This week on Stay Tuned, Preet spoke with former CIA Deputy Director Michael Morell, one of the nation’s foremost national security experts, about the source of the three UFOs shot down over North America this month. Morell said he’d be “really surprised” if the objects were extraterrestrial. But he underscored a concern shared by a growing chorus of lawmakers and Pentagon officials: there’s a lot we still don’t know. While the spate of recent shoot-downs has brought more attention to the matter of UFOs (which the government calls “Unidentified Aerial Phenomena,” or UAPs), the number of reported sightings has increased dramatically in recent years.
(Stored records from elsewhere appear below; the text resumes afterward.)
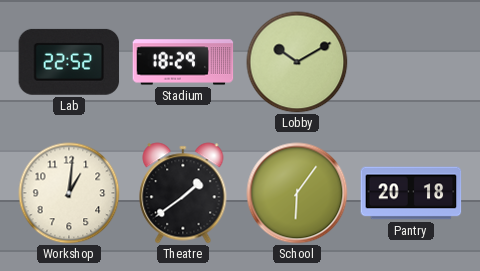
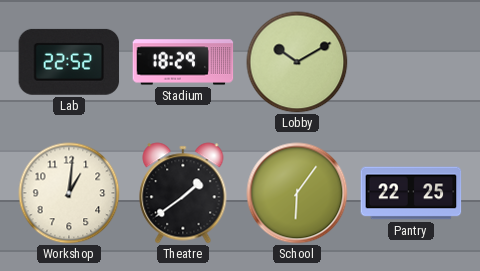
Pantry: 20:18 -> 22:25
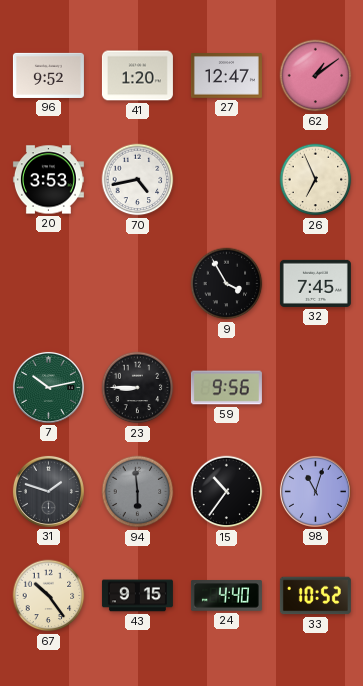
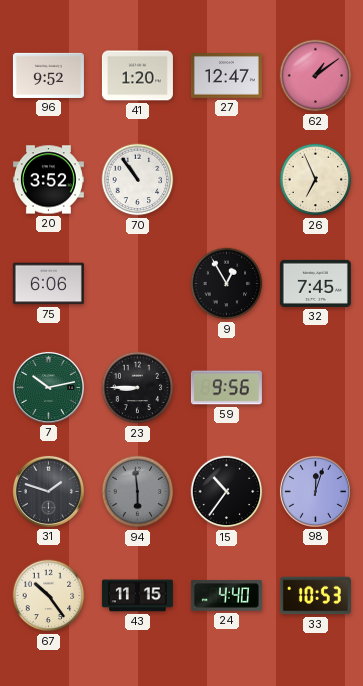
20: 3:53 -> 3:52
70: 4:43 -> 10:54
75: none -> 6:06
9: 3:55 -> 12:55
98: 11:03 -> 12:03
43: 9:15 -> 11:15
33: 10:52 -> 10:53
According to a report released in January by the Office of the Director of National Intelligence, there have been 247 reported UAP sightings by government personnel since March 2021, when the government last issued a declassified report. In the prior 17 years, there had been a total of 144 reported sightings. (The report identified an additional 119 sightings that were “either since discovered or reported after the preliminary assessment’s time period.”) The spike in reporting can in part be explained by a shift in culture within the Pentagon: after reportedly sidelining UAP investigators for the better part of a decade, military officials have in recent years begun to encourage officers to come forward with accounts of sightings. The majority of the sightings analyzed in the January report came from U.S. Navy and Air Force pilots who witnessed unusual aerial objects during the course of their operational duties.
Following a preliminary assessment by the All-Domain Anomaly Resolution Office (AARO) — the office at the Pentagon responsible for tracking and studying the sightings — many of the incidents can be explained by ordinary phenomena. For example, the office has identified 163 of the reports as “balloon or balloon-entities.” Other sightings have been chalked up to birds, drones, weather events, or debris. But 171 reported UAP sightings — about half of the overall number — remain unexplained.
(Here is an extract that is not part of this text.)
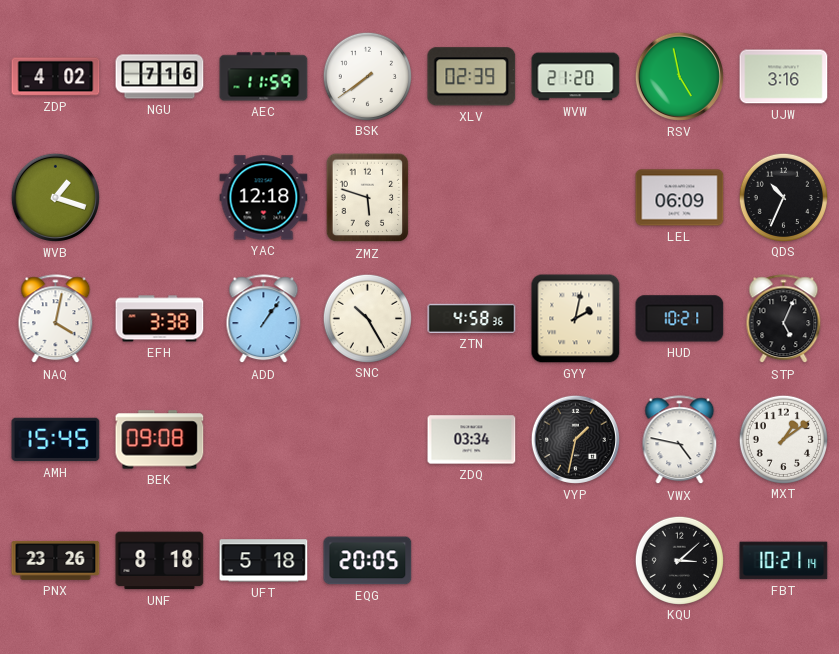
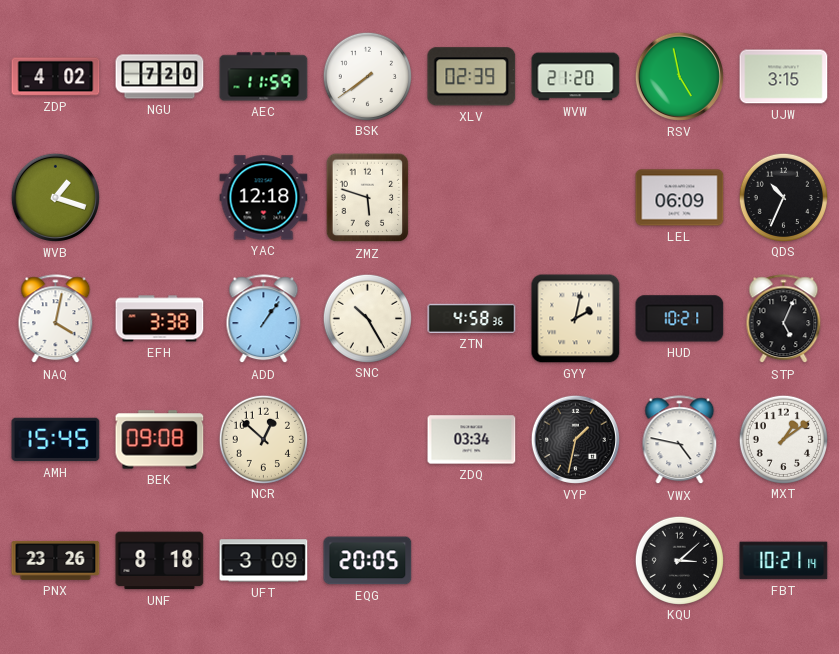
NGU: 7:16 -> 7:20
UJW: 3:16 -> 3:15
NCR: none -> 12:52
UFT: 5:18 -> 3:09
It hasn’t always been easy for the public to access information about UFOs. The initial 2021 ODNI report, which reviewed sightings dating back to 2004, was the first such declassified assessment. Even still, it was criticized by lawmakers and members of the intelligence community for failing to provide explanations for the vast majority of the sightings. The report offered five possible explanations for the phenomena: secret technology developed by an adversary like Russia or China, American technology, weather events, airborne clutter, and a catchall “other” bin.
In May of 2022, the House held its first public hearing on UFOs in more than half a century. At the hearing, Rep. André Carson (D-IN), the chair of the House Intelligence Subcommittee on Counterintelligence, called out the military for historically underplaying the threat of UFOs. “We fear sometimes that D.O.D. is focused more on emphasizing what it can explain, not investigating what it can’t,” he said. “I am looking for you to assure us today that all conclusions are on the table.”
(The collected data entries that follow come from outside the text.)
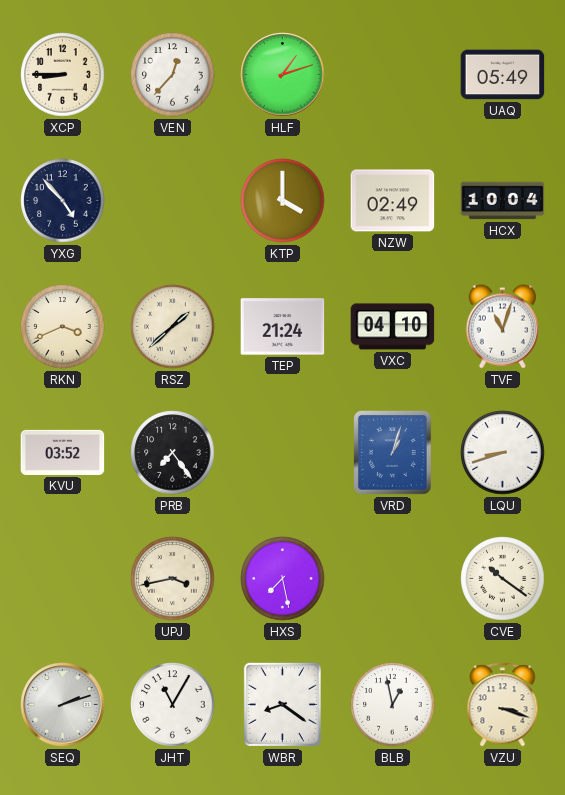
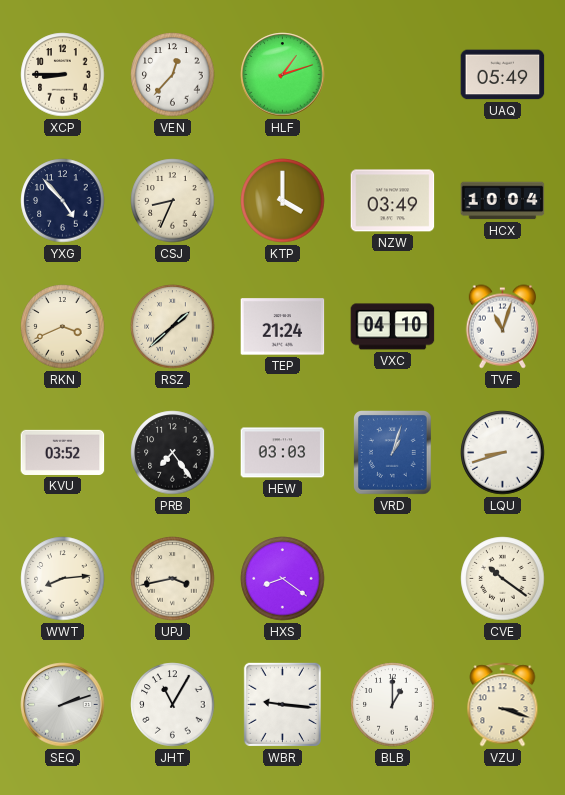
CSJ: none -> 8:34
NZW: 02:49 -> 03:49
HEW: none -> 03:03
WWT: none -> 8:14
HXS: 7:28 -> 8:21
WBR: 8:21 -> 9:16
BLB: 12:58 -> 1:00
Much of the Pentagon’s public shift can be attributed to the efforts of Congress, and perhaps most famously, the work of one member in particular: former Majority Leader Harry Reid (D-NV). As Majority Leader, Reid secured funding for a program called the Advanced Aerospace Threat Identification Program, which operated in secret within the Department of Defense from 2007 to 2012, and according to some former officials, continued in some form well past that. (In a New York Times op-ed published months before his death, Reid wrote, “I believe that there is information uncovered by the government’s covert investigations into unidentified aerial phenomena that can be disclosed to the public without harming our national security. The American people deserve to know more.”)
Reid’s efforts have been taken up by a new generation of congressional leaders. Senators Marco Rubio (R-FL) and Kirsten Gillibrand (D-NY), along with Rep. Ruben Gallego (D-AZ), inserted an amendment into the 2022 National Defense Authorization Act that would reform and centralize the government’s approach to tracking and analyzing UAPs. It would specifically create a secure system for compiling UAP sightings and compel current and former officials to come forward with reports.